Step 2: Parallel Execution (xargs)

What: Run commands in parallel across multiple inputs.

Why: You need to delete 5,000 old Docker images, curl 200 health endpoints, or restart 50 services. Doing them one at a time is slow. xargs -P runs them in parallel.

Delete old Docker images, one at a time (slow):

docker images -q --filter "before=myapp:latest" | xargs docker rmi

Delete in parallel, 10 at a time (fast):

docker images -q --filter "before=myapp:latest" | xargs -P 10 -n 1 docker rmi

-P 10 runs 10 processes in parallel. -n 1 passes one image ID per command.

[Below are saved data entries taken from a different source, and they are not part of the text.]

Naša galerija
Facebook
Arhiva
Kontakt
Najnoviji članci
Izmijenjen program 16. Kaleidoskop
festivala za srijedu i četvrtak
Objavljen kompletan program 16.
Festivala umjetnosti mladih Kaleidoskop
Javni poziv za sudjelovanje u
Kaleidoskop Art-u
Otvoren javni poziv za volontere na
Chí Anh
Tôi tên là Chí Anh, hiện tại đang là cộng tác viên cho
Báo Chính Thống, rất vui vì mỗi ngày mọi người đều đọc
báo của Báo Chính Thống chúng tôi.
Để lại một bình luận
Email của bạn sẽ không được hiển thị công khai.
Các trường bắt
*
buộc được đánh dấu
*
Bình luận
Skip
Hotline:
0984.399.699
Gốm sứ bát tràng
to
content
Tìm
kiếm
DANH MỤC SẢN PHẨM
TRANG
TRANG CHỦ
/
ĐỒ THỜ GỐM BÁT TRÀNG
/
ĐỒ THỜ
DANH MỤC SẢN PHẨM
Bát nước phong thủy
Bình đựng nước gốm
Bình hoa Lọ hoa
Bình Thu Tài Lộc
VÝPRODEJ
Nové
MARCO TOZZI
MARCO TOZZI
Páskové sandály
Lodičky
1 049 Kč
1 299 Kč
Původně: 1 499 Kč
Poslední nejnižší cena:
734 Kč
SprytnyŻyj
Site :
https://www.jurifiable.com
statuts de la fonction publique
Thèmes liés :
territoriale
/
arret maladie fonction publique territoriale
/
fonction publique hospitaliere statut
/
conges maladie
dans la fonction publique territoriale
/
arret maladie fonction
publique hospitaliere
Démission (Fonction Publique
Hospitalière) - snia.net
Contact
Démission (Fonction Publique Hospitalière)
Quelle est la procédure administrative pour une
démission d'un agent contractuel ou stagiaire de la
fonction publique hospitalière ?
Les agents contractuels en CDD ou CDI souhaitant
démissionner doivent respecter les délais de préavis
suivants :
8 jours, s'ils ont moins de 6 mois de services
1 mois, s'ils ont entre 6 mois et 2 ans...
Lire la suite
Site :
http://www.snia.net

The difference on 500 images is 5 minutes vs 30 seconds.

Health check 50 services in parallel:

cat endpoints.txt | xargs -P 20 -I {} curl -s -o /dev/null -w "{}: %{http_code}\n" {}

-I {} replaces {} with each line from the input. -P 20 runs 20 curls at once.

Expected output:

https://auth-api.internal:8080/health: 200
https://payment-svc.internal:8080/health: 200
https://user-svc.internal:8080/health: 503

You just built a parallel health checker in one line.

Step 3: Live Monitoring (watch)

What: Repeat any command every N seconds and show the output.

Why: You’re waiting for pods to come up, connections to drain, or disk space to free up. Instead of running the same command over and over, watch does it for you.

Watch Kubernetes pods:

watch -n 2 kubectl get pods

Refreshes every 2 seconds. Press Ctrl+C to stop.

Watch with differences highlighted:

watch -d -n 5 'df -h | grep /dev/sda'

-d highlights what changed between refreshes. Instantly see when disk usage moves.

Watch Docker container count:

watch -n 1 'docker ps -q | wc -l'

During a deploy, you see containers going from 10 → 5 → 0 → 5 → 10 as old ones drain and new ones start.

Step 4: Split Output Two Ways (tee)

What: Send output to both a file and stdout at the same time.

Why: You’re running a deploy script and want to see the output live AND save it to a log file. Without tee, you pick one.

./deploy.sh 2>&1 | tee deploy-$(date +%Y%m%d).log

2>&1 merges stderr into stdout so both go to the file. You see everything in real time and have a log file for later.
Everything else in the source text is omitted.